Because the sun equipment in a hybrid unit is pre-aligned within the gearhead rather than affixed to the engine shaft, these gearheads can be utilized in contouring applications like a glue-dispensing nozzle for affixing a windshield to an automobile. Movement of the nozzle as it comes after the seam between a windshield and its window frame must be perfectly smooth; otherwise a ripple in velocity alters the bead diameter and causes messy glue application.

Smooth motion, which means the absence of torque and velocity variations (ripple), is important in contouring applications. But, it is difficult to servo motor gear reducers consistently achieve smooth movement where the sun gear is installed on the electric motor shaft. A good slight misalignment in sunlight gear (motor shaft runout or coupling inaccuracies) can cause rough procedure and noise.

Many servo controllers use software compensation, and their success depends on knowing the lost movement of the entire system. This details is usually available from the gearhead manufacturer.
Contouring applications usually involve end-effectors or tool-points that stick to mathematically defined paths. Sealant and bonding devices, drinking water and flame cutters, laser beam welders and cutters, motion controlled cameras, and CNC machine tools are good examples.

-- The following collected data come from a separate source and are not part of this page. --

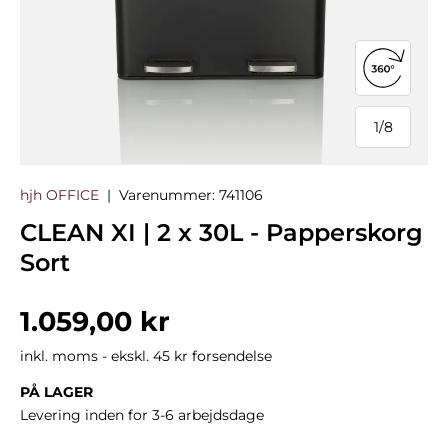
Åbn 360°
1
/
8
af
hjh OFFICE
|
Varenummer:
741106
CLEAN XI | 2 x 30L - Papperskorg
Sort
Normalpris
1.059,00 kr
inkl. moms - ekskl. 45 kr forsendelse
PÅ LAGER
Levering inden for 3-6 arbejdsdage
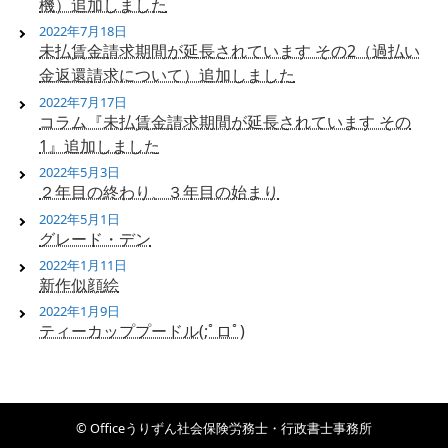
機）追加しました
2022年7月18日
未払賃金請求期間が延長されています その2（過払い
金返還請求について）追加しました
2022年7月17日
コラム『未払賃金請求期間が延長されています その
1』追加しました
2022年5月3日
２年目の終わり、３年目の始まり
2022年5月1日
グレード・デン
2022年1月11日
新作似顔絵
2022年1月9日
ティーカッププードル(;ﾟロﾟ)
© Officeうりずん社会保険労務士・行政書士事務所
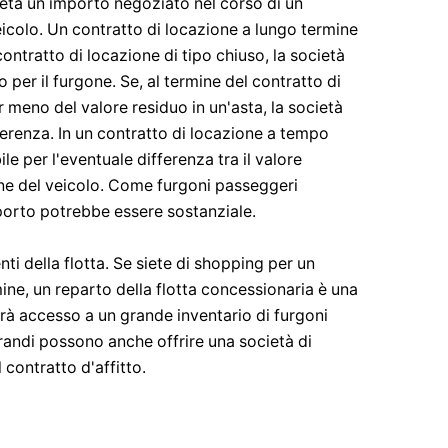
cietà un importo negoziato nel corso di un
eicolo. Un contratto di locazione a lungo termine
ontratto di locazione di tipo chiuso, la società
 per il furgone. Se, al termine del contratto di
r meno del valore residuo in un'asta, la società
fferenza. In un contratto di locazione a tempo
e per l'eventuale differenza tra il valore
one del veicolo. Come furgoni passeggeri
orto potrebbe essere sostanziale.
i della flotta. Se siete di shopping per un
ine, un reparto della flotta concessionaria è una
rà accesso a un grande inventario di furgoni
randi possono anche offrire una società di
 contratto d'affitto.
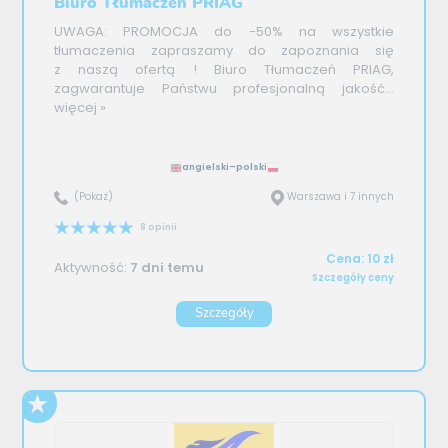
Biuro Tłumaczeń PRIAG
UWAGA: PROMOCJA do -50% na wszystkie
tłumaczenia zapraszamy do zapoznania się
z naszą ofertą ! Biuro Tłumaczeń PRIAG,
zagwarantuje Państwu profesjonalną jakość...
więcej »
angielski–polski
(Pokaż)
Warszawa i 7 innych
8 opinii
Cena: 10 zł
Aktywność:
7 dni temu
Szczegóły ceny
Szczegóły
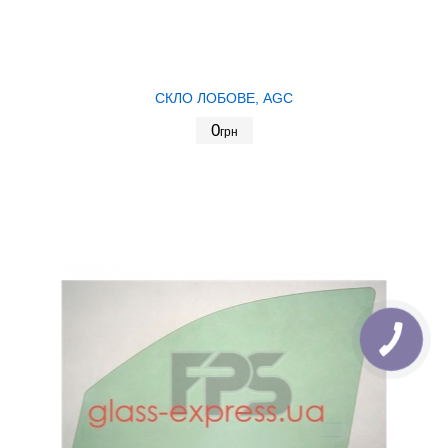
СКЛО ЛОБОВЕ, AGC
0
грн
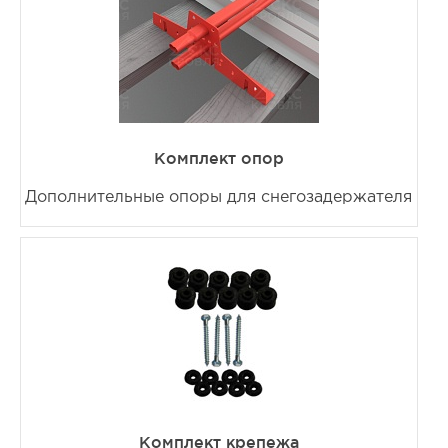
Комплект опор
Дополнительные опоры для снегозадержателя
Комплект крепежа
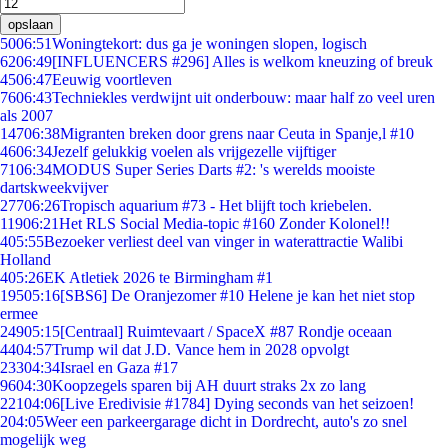
opslaan
50
06:51
Woningtekort: dus ga je woningen slopen, logisch
62
06:49
[INFLUENCERS #296] Alles is welkom kneuzing of breuk
45
06:47
Eeuwig voortleven
76
06:43
Techniekles verdwijnt uit onderbouw: maar half zo veel uren
als 2007
147
06:38
Migranten breken door grens naar Ceuta in Spanje,l #10
46
06:34
Jezelf gelukkig voelen als vrijgezelle vijftiger
71
06:34
MODUS Super Series Darts #2: 's werelds mooiste
dartskweekvijver
277
06:26
Tropisch aquarium #73 - Het blijft toch kriebelen.
119
06:21
Het RLS Social Media-topic #160 Zonder Kolonel!!
4
05:55
Bezoeker verliest deel van vinger in waterattractie Walibi
Holland
4
05:26
EK Atletiek 2026 te Birmingham #1
195
05:16
[SBS6] De Oranjezomer #10 Helene je kan het niet stop
ermee
249
05:15
[Centraal] Ruimtevaart / SpaceX #87 Rondje oceaan
44
04:57
Trump wil dat J.D. Vance hem in 2028 opvolgt
233
04:34
Israel en Gaza #17
96
04:30
Koopzegels sparen bij AH duurt straks 2x zo lang
221
04:06
[Live Eredivisie #1784] Dying seconds van het seizoen!
2
04:05
Weer een parkeergarage dicht in Dordrecht, auto's zo snel
mogelijk weg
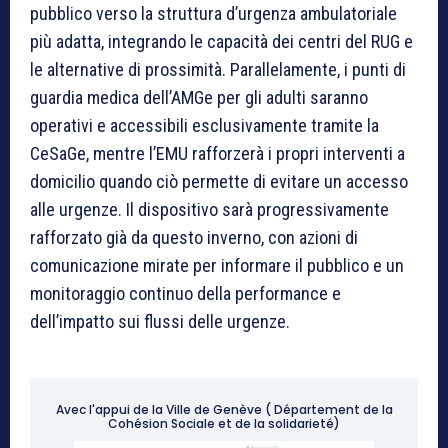
pubblico verso la struttura d’urgenza ambulatoriale
più adatta, integrando le capacità dei centri del RUG e
le alternative di prossimità. Parallelamente, i punti di
guardia medica dell’AMGe per gli adulti saranno
operativi e accessibili esclusivamente tramite la
CeSaGe, mentre l’EMU rafforzerà i propri interventi a
domicilio quando ciò permette di evitare un accesso
alle urgenze. Il dispositivo sarà progressivamente
rafforzato già da questo inverno, con azioni di
comunicazione mirate per informare il pubblico e un
monitoraggio continuo della performance e
dell’impatto sui flussi delle urgenze.
Avec l'appui de la Ville de Genève ( Département de la
Cohésion Sociale et de la solidarieté)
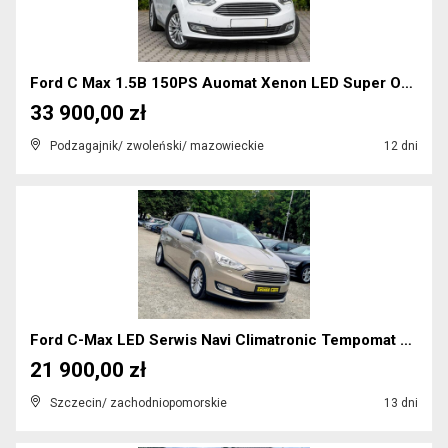
Ford C Max 1.5B 150PS Auomat Xenon LED Super Opcja...
33 900,00 zł
Podzagajnik/ zwoleński/ mazowieckie
12 dni
Ford C-Max LED Serwis Navi Climatronic Tempomat Bl...
21 900,00 zł
Szczecin/ zachodniopomorskie
13 dni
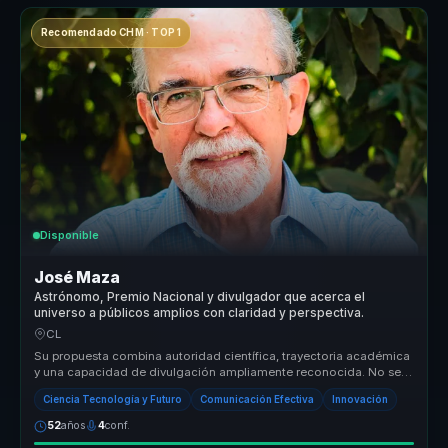
Recomendado CHM · TOP 1
Disponible
José Maza
Astrónomo, Premio Nacional y divulgador que acerca el
universo a públicos amplios con claridad y perspectiva.
CL
Su propuesta combina autoridad científica, trayectoria académica
y una capacidad de divulgación ampliamente reconocida. No se
presenta co...
Ciencia Tecnología y Futuro
Comunicación Efectiva
Innovación
52
años
4
conf.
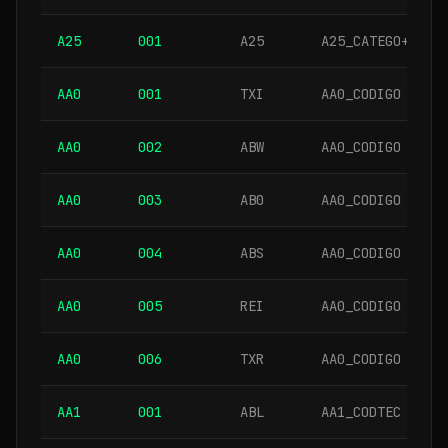
A25
001
A25
A25_CATEGO+A25_
AA0
001
TXI
AA0_CODIGO
AA0
002
ABW
AA0_CODIGO
AA0
003
AB0
AA0_CODIGO
AA0
004
ABS
AA0_CODIGO
AA0
005
REI
AA0_CODIGO
AA0
006
TXR
AA0_CODIGO
AA1
001
ABL
AA1_CODTEC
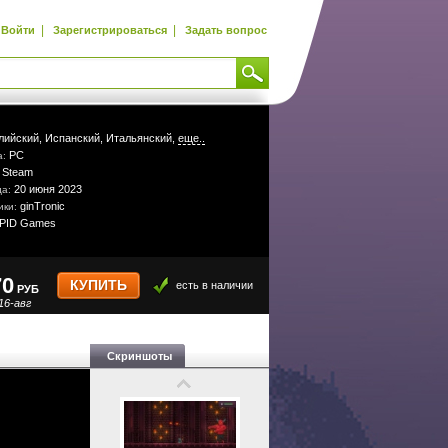
|
|
Войти
Зарегистрироваться
Задать вопрос
лийский,
Испанский,
Итальянский,
еще..
PC
а:
Steam
:
20 июня 2023
да:
ginTronic
ики:
PID Games
70
КУПИТЬ
есть в наличии
РУБ
16-авг
Скриншоты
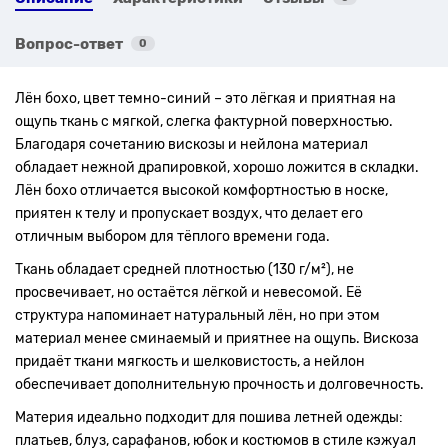
Вопрос-ответ
0
Лён бохо, цвет темно-синий – это лёгкая и приятная на
ощупь ткань с мягкой, слегка фактурной поверхностью.
Благодаря сочетанию вискозы и нейлона материал
обладает нежной драпировкой, хорошо ложится в складки.
Лён бохо отличается высокой комфортностью в носке,
приятен к телу и пропускает воздух, что делает его
отличным выбором для тёплого времени года.
Ткань обладает средней плотностью (130 г/м²), не
просвечивает, но остаётся лёгкой и невесомой. Её
структура напоминает натуральный лён, но при этом
материал менее сминаемый и приятнее на ощупь. Вискоза
придаёт ткани мягкость и шелковистость, а нейлон
обеспечивает дополнительную прочность и долговечность.
Материя идеально подходит для пошива летней одежды:
платьев, блуз, сарафанов, юбок и костюмов в стиле кэжуал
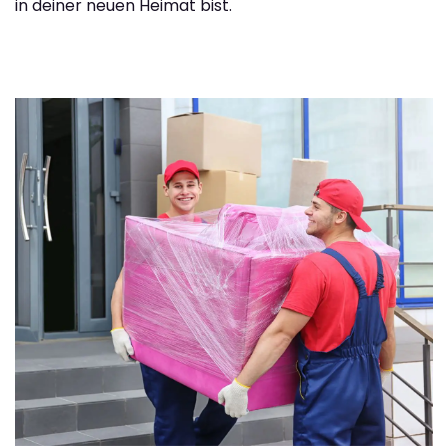
in deiner neuen Heimat bist.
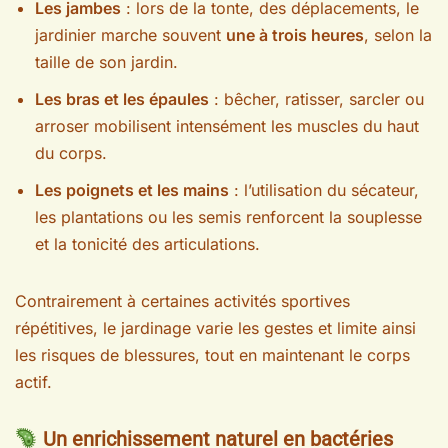
Les jambes
: lors de la tonte, des déplacements, le
jardinier marche souvent
une à trois heures
, selon la
taille de son jardin.
Les bras et les épaules
: bêcher, ratisser, sarcler ou
arroser mobilisent intensément les muscles du haut
du corps.
Les poignets et les mains
: l’utilisation du sécateur,
les plantations ou les semis renforcent la souplesse
et la tonicité des articulations.
Contrairement à certaines activités sportives
répétitives, le jardinage varie les gestes et limite ainsi
les risques de blessures, tout en maintenant le corps
actif.
Un enrichissement naturel en bactéries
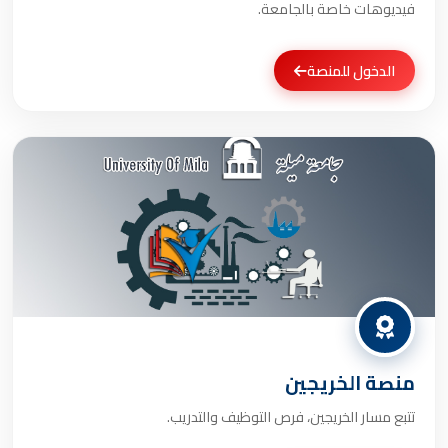
فيديوهات خاصة بالجامعة.
الدخول للمنصة
منصة الخريجين
تتبع مسار الخريجين، فرص التوظيف والتدريب.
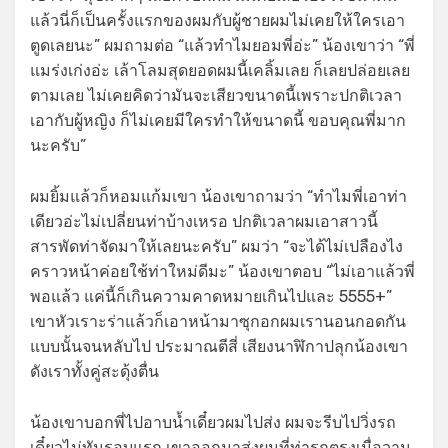
แล้วนี่ก็เป็นครั้งแรกของผมกับผู้ชายผมไม่เคยให้ใครเอา
ตูดเลยนะ” ผมถามต่อ “แล้วทำไมยอมพี่อ่ะ” น้องเขาว่า “พี่
แมร่งเก่งอ่ะ เล้าโลมสุดยอดผมนี้เคลิ้มเลย ก็เลยปล่อยเลย
ตามเลย ไม่เคยคิดว่ามันจะเสียวขนาดนี้เพราะปกติเวลา
เอากับผู้หญิง ก็ไม่เคยมีใครทำให้ขนาดนี้ ขอบคุณพี่มาก
นะครับ”
ผมยิ้มแล้วก็หอมแก้มเขา น้องเขาถามว่า “ทำไมพี่เอาท่า
เดียวอ่ะไม่เปลี่ยนท่าบ้างเหรอ ปกติเวลาผมเอาสาวนี้
สารพัดท่าจัดมาให้เลยนะครับ” ผมว่า “จะได้ไม่เปลืองไง
คราวหน้าค่อยใช้ท่าใหม่ดีมะ” น้องเขาตอบ “ไม่เอาแล้วพี่
พอแล้ว แค่นี้ก็เกินความคาดหมายเกินไปและ 5555+”
เขาหัวเราะร่าแล้วก็เอาหน้ามาซุกอกผมเรานอนกอดกัน
แบบนั้นจนหลับไป ประมาณตีสี่ เสียงนาฬิกาปลุกน้องเขา
ดังเราทั้งคู่สะดุ้งตื่น
น้องเขาบอกพี่ไปอาบน้ำเดี๋ยวผมไปส่ง ผมจะรีบไปวิ่งรถ
เดี๋ยวไม่ทันรอบแรก เขาออกมาส่งผมที่ท่ารถตรงเมื่อวาน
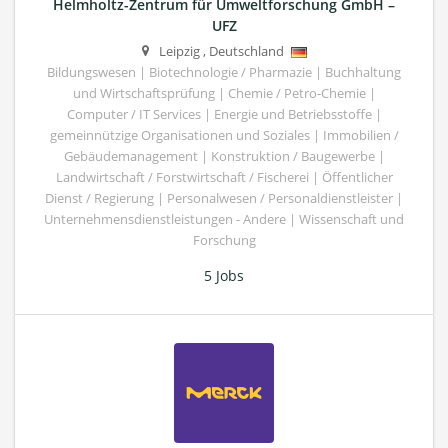
Helmholtz-Zentrum für Umweltforschung GmbH –
UFZ
Leipzig
,
Deutschland
Bildungswesen | Biotechnologie / Pharmazie | Buchhaltung
und Wirtschaftsprüfung | Chemie / Petro-Chemie |
Computer / IT Services | Energie und Betriebsstoffe |
gemeinnützige Organisationen und Soziales | Immobilien /
Gebäudemanagement | Konstruktion / Baugewerbe |
Landwirtschaft / Forstwirtschaft / Fischerei | Öffentlicher
Dienst / Regierung | Personalwesen / Personaldienstleister |
Unternehmensdienstleistungen - Andere | Wissenschaft und
Forschung
5 Jobs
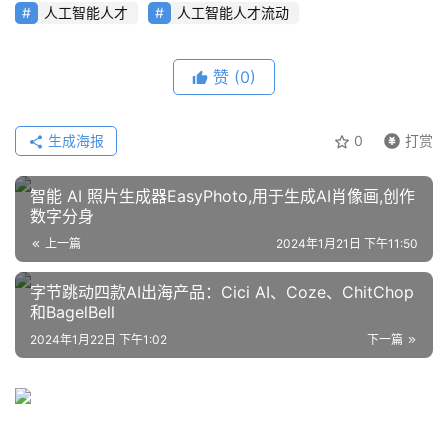
人工智能人才
人工智能人才流动
行
业
登录
注册
/
赞
(0)
好
文
生成海报
0
打赏
教
智能 AI 照片生成器EasyPhoto,用于生成AI肖像画,创作
程
数字分身
上一篇
2024年1月21日 下午11:50
字节跳动四款AI出海产品：Cici AI、Coze、ChitChop
模
和BagelBell
型
2024年1月22日 下午1:02
下一篇
框
架
报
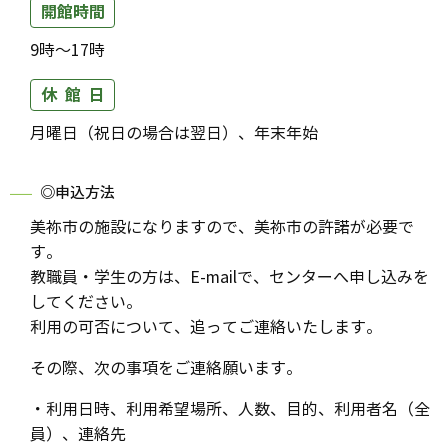
開館時間
9時～17時
休 館 日
月曜日（祝日の場合は翌日）、年末年始
◎申込方法
美祢市の施設になりますので、美祢市の許諾が必要で
す。
教職員・学生の方は、E-mailで、センターへ申し込みを
してください。
利用の可否について、追ってご連絡いたします。
その際、次の事項をご連絡願います。
・利用日時、利用希望場所、人数、目的、利用者名（全
員）、連絡先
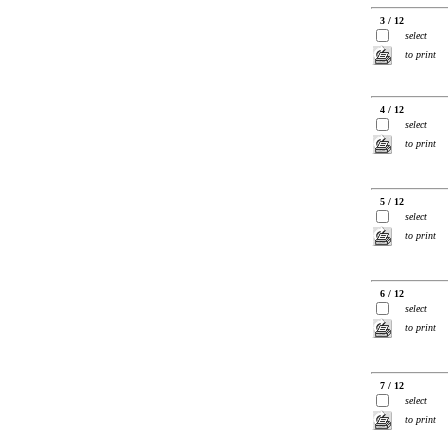
3 / 12
select
to print
4 / 12
select
to print
5 / 12
select
to print
6 / 12
select
to print
7 / 12
select
to print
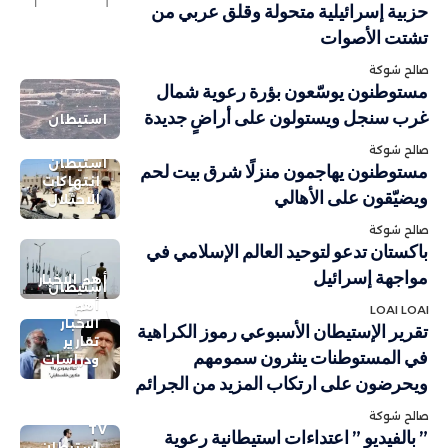
حزبية إسرائيلية متحولة وقلق عربي من
تشتت الأصوات
صالح شوكة
مستوطنون يوسّعون بؤرة رعوية شمال
غرب سنجل ويستولون على أراضٍ جديدة
استيطان
صالح شوكة
استيطان
مستوطنون يهاجمون منزلًا شرق بيت لحم
انتهاكات
ويضيّقون على الأهالي
الاحتلال
صالح شوكة
باكستان تدعو لتوحيد العالم الإسلامي في
مواجهة إسرائيل
أهم الاخبار
استيطان
أهم
LOAI LOAI
الاخبار
تقرير الإستيطان الأسبوعي رموز الكراهية
تقارير
في المستوطنات ينثرون سمومهم
ودراسات
ويحرضون على ارتكاب المزيد من الجرائم
صالح شوكة
TV
” بالفيديو ” اعتداءات استيطانية رعوية
استيطان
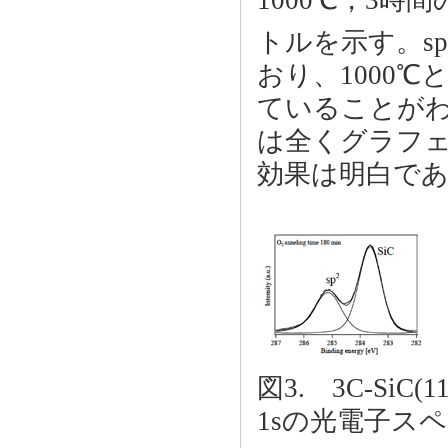
トルを示す。sp
おり、1000
ていることがわ
は全くグラフ
効果は明白で
図3. 3C-SiC
1sの光電子ス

Software compensation is accomplished by commanding the electric motor to move beyond the apparently desired position by a quantity add up to the system’s lost motion, thereby bringing the load to the truly desired position. For instance, look at a servomotor, gearhead, and leadscrew mixture in a pick-andplace robot. If 100,000 encoder counts equals 1.0 in. of linear movement and the machine has 0.1-in. lost motion, then your controller tells the electric motor to go 110,000 encoder counts to obtain 1.0 in. of motion, therefore compensating for the 0.1-in. lost motion.

Backlash is the excess space between two adjacent equipment teeth and its engaging tooth; lost movement may be the total looseness or movement at a reducer’s result shaft when the insight shaft is fixed. Dropped motion contains backlash, plus losses from bearing looseness, tolerances and matches, and shaft and gear tooth compliance.
Servo controllers could be programmed to pay for backlash and dropped movement in planetary gearheads. This system compensates for backlash also where an application requires accuracy much better than the minimal backlash of the gearhead.